ActualitésGreen & Innovations

le 08 Nov 2019

C’est officiel depuis ce vendredi 8 novembre – à parution du « Journal Officiel » : le Parc National de Forêts en Champagne et en Bourgogne est né ! Onzième parc du territoire, il « marque l’ambition de renforcer la protection des espaces naturels » du ministère de la Transition Ecologique et Solidaire, qui souhaite « renforcer la naturalité des forêts et développer l’attractivité du territoire grâce à de nouvelles activités, valorisant les ressources naturelles dans le respect de la biodiversité ». « Immoweek » aime le bois et fait donc de cette actu le « choix Immoweek » de ce jour.

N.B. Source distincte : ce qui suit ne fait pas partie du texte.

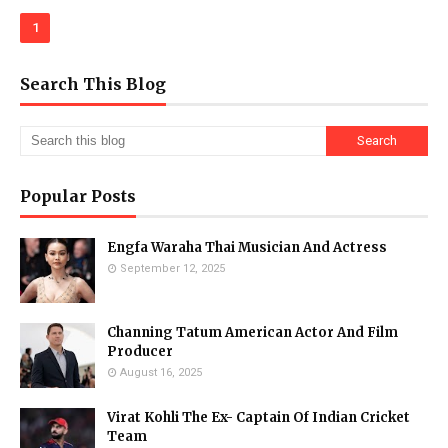
1
Search This Blog
Popular Posts
Engfa Waraha Thai Musician And Actress
September 12, 2025
Channing Tatum American Actor And Film
Producer
August 16, 2025
Virat Kohli The Ex- Captain Of Indian Cricket
Team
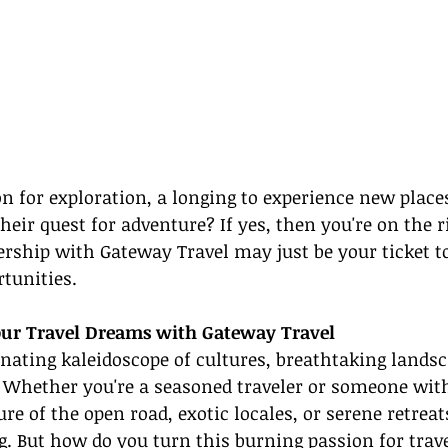
on for exploration, a longing to experience new places
heir quest for adventure? If yes, then you're on the ri
ship with Gateway Travel may just be your ticket t
rtunities.
Your Travel Dreams with Gateway Travel
inating kaleidoscope of cultures, breathtaking landsc
s. Whether you're a seasoned traveler or someone wi
re of the open road, exotic locales, or serene retreats
g. But how do you turn this burning passion for trave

Le Parc National de Forêts se situe dans les départements de Côte-d’Or (en Bourgogne-Franche-Comté) et de Haute-Marne (dans le Grand-Est) ; il couvre 241 000 hectares au total, dont plus de 56 000 classés en zone cœur ; il abrite quelque 50 millions d’arbres, 700 km de rivières, 20 000 km de sentiers forestiers et campagnards, des marais tufeux (formées de roches nommées tuf calcaire) de pente et… 20 % de la population française de cigognes noires – pour ne citer que cet animal, car le territoire abrite chauves-souris, murins, chats forestier, blaireaux, cerfs, chevreuils et sangliers, ainsi que certains invertébrés et papillons en voie de disparition en France.

Le Parc national « est avant tout dédié aux forêts feuillues de plaine. 95 % de la surface du cœur est composée de larges zones forestières, auxquelles sont adjointes des zones de prairies et des zones agricoles en aire d’adhésion, afin d’assurer un continuum écologique cohérent et de favoriser les interfaces entre les zones de prairies et de forêts ».

« Avec le Parc National de Forêts, la France abritera l’une des plus vastes forêts de plaines en libre évolution en Europe » se félicite le ministère.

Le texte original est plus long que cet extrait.